Neste momento, as companhias se preparam para elevar sua oferta de produtos significativamente - um crescimento que irá impactar profundamente a indústria petroquímica mundial, justamente quando se espera uma baixa no ciclo do setor, no início da próxima década. Dali, o complexo abastece indústrias chinesas e indianas com produtos usados na fabricação de pneus, garrafas, frascos, sacolas, canos, cosméticos e uma lista de diversos itens essenciais e inúmeras quinquilharias.

As cifras dos investimentos futuros são altas. Apenas a americana ExxonMobil, a maior empresa de petróleo do mundo, está aplicando US$ 4 bilhões na construção de seu segundo projeto petroquímico na ilha de Jurong, que inclui um novo cracker associados às unidades de derivados. Não muito longe dali, na vizinha ilha Bukom, a anglo holandesa Shell constrói um craquer - fábrica de insumos petroquímicos, como a produção de eteno. O investimento, de US$ 3 bilhões, irá alimentar Jurong de matéria-prima via oleodutos.

"Quando os novos craquers da ExxonMobil e Shell estiverem totalmente prontos em 2011, a oferta de eteno - um dos principais produtos petroquímicos - de Cingapura irá dobrar para 4 milhões de toneladas por ano", afirma Aw Kah Peng, diretora da área de desenvolvimento industrial do Economic Development Board (EDB), a agência de investimentos do governo de Cingapura. Esse volume representa quase 10 vezes mais do que o Brasil irá adicionar de capacidade de produção de eteno até 2011. Nas contas da ExxonMobil, espera-se que nos próximos 10 anos 60% do crescimento da petroquímica ocorrerá na Ásia, sendo mais de um terço na China.
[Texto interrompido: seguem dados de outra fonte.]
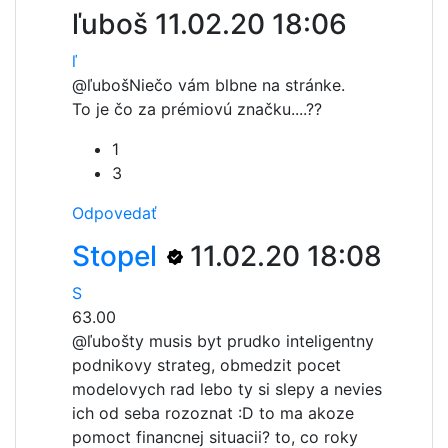
ľuboš
11.02.20 18:06
ľ
@ľuboš
Niečo vám blbne na stránke.
To je čo za prémiovú značku....??
1
3
Odpovedať
Stopel
11.02.20 18:08
S
63.00
@ľuboš
ty musis byt prudko inteligentny
podnikovy strateg, obmedzit pocet
modelovych rad lebo ty si slepy a nevies
ich od seba rozoznat :D to ma akoze
pomoct financnej situacii? to, co roky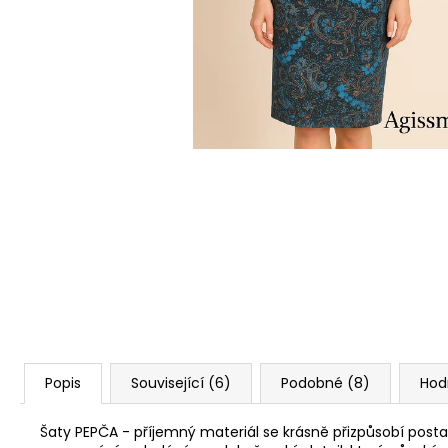
ŠATY LUCKA - POUZDROVÉ ŠATY
1 880 Kč
Popis
Související (6)
Podobné (8)
Hod
Šaty PEPČA - příjemný materiál se krásně přizpůsobí posta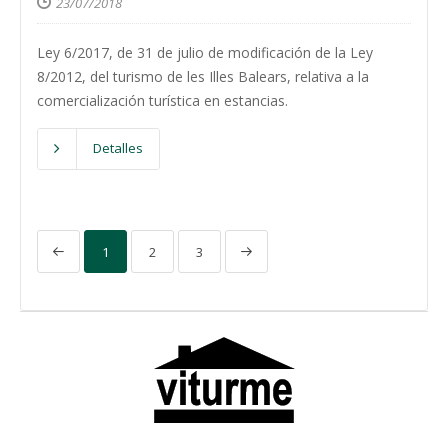
23/07/2018
Ley 6/2017, de 31 de julio de modificación de la Ley
8/2012, del turismo de les Illes Balears, relativa a la
comercialización turística en estancias.
Detalles
1
2
3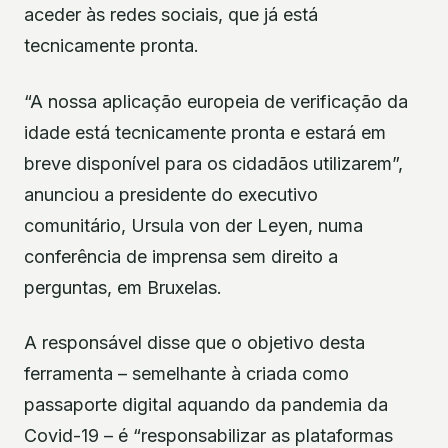
aceder às redes sociais, que já está
tecnicamente pronta.
“A nossa aplicação europeia de verificação da
idade está tecnicamente pronta e estará em
breve disponível para os cidadãos utilizarem”,
anunciou a presidente do executivo
comunitário, Ursula von der Leyen, numa
conferência de imprensa sem direito a
perguntas, em Bruxelas.
A responsável disse que o objetivo desta
ferramenta – semelhante à criada como
passaporte digital aquando da pandemia da
Covid-19 – é “responsabilizar as plataformas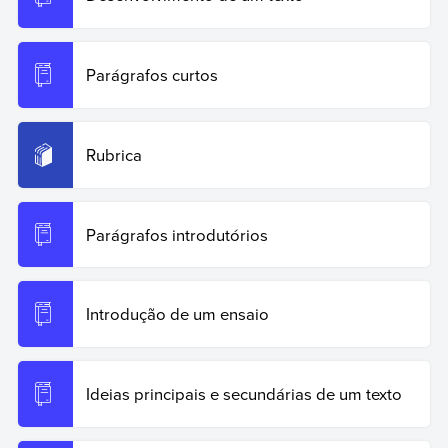
coesao/. Acesso em: 20 de junho de 2026.
Copy Quote
Parágrafos curtos
Rubrica
Parágrafos introdutórios
Introdução de um ensaio
Ideias principais e secundárias de um texto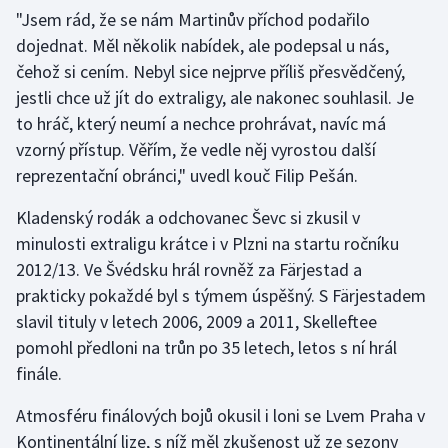
"Jsem rád, že se nám Martinův příchod podařilo
dojednat. Měl několik nabídek, ale podepsal u nás,
Gymnastika
čehož si cením. Nebyl sice nejprve příliš přesvědčený,
Házená
jestli chce už jít do extraligy, ale nakonec souhlasil. Je
to hráč, který neumí a nechce prohrávat, navíc má
Jezdectví
vzorný přístup. Věřím, že vedle něj vyrostou další
reprezentační obránci," uvedl kouč Filip Pešán.
Judo
Kladenský rodák a odchovanec Ševc si zkusil v
Krasobruslení
minulosti extraligu krátce i v Plzni na startu ročníku
2012/13. Ve Švédsku hrál rovněž za Färjestad a
Lezení
prakticky pokaždé byl s týmem úspěšný. S Färjestadem
slavil tituly v letech 2006, 2009 a 2011, Skelleftee
Lyže a snowboard
pomohl předloni na trůn po 35 letech, letos s ní hrál
finále.
Moderní pětiboj
Atmosféru finálových bojů okusil i loni se Lvem Praha v
Motorsport
Kontinentální lize, s níž měl zkušenost už ze sezony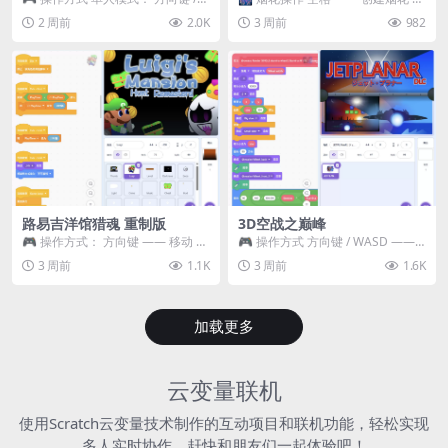
WASD —— 移动 Z / K —— 抓...
~ 3 —— 切换烟花类型 普通烟花
2 周前
2.0K
3 周前
982
嘶...
路易吉洋馆猎魂 重制版
3D空战之巅峰
🎮 操作方式： 方向键 —— 移动 &
🎮 操作方式 方向键 / WASD ——
跳跃 空格 —— 打开宝箱 将你...
移动 Z / K —— 射击 / 攻击...
3 周前
1.1K
3 周前
1.6K
加载更多
云变量联机
使用Scratch云变量技术制作的互动项目和联机功能，轻松实现
多人实时协作，赶快和朋友们一起体验吧！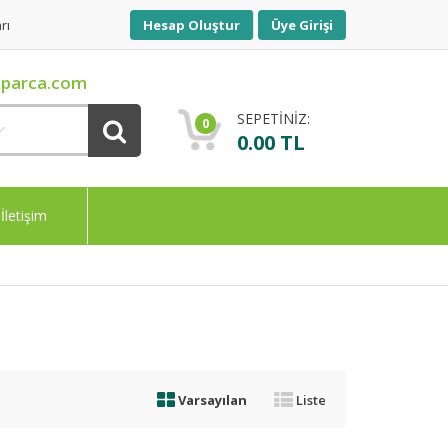
rı
Hesap Oluştur
Üye Girişi
parca.com
SEPETİNİZ:
0
0.00 TL
İletişim
Varsayılan
Liste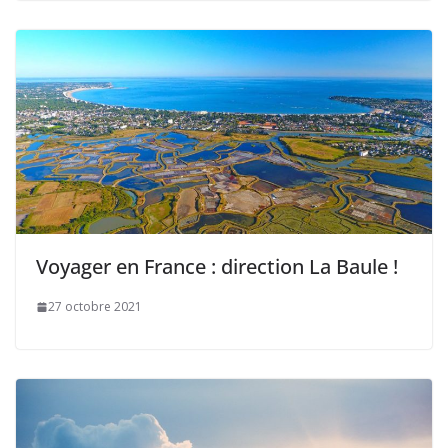
Voyager en France : direction La Baule !
27 octobre 2021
É difícil imaginar que Cingapura, um país que não extrai nenhuma gota de petróleo e supre toda a necessidade com importação, faça a opção de investir no setor intensivo de capital. Mas nas demais ilhas, o governo começou a instalar uma estação de energia, um pólo petroquímico e várias unidades químicas. O governo não vende os terrenos às empresas, mas faz leasing de longo prazo. No pacote de benefícios, há impostos mais baixos e condições vantajosas para instalação. "Não posso falar sobre os pacotes negociados", diz, o bem-humorado, Julian Ho, responsável pela área química e de energia da EDB.

Hoje, atuam, além das refinarias, empresas químicas como Akzo Nobel, Basf, DuPont, Celanese, ChevronTexaco, Mitsui e Sumitomo. Mais recentemente, a Lanxess anunciou um investimento de US$ 575 milhões numa nova fábrica de borracha butílica, usada para a fabricação de pneus, que irá gerar 150 empregos. "Cingapura tem um dos principais institutos científicos da Ásia", disse o presidente da empresa química alemã, Axel Heitmann. "Vamos conversar com jovens cientistas recém-formados em química, biologia, matemática e física."

Para diferenciar-se dos pólos petroquímicos criados mais recentemente na Índia e na China, o governo de Cingapura tem estimulado a integração de setores de maior valor agregado, evitando a oferta dos commodities, especializadas dos países vizinhos.

A intenção tem sido atrair os investimentos das atividades de downstream, nas quais as empresas refinam o óleo e produzem os combustíveis e demais derivados, químicos e petroquímicos. "Esse tem sido um esforço importante para sustentar a vantagem competitiva de Cingapura", diz Kha Peng, da EDB.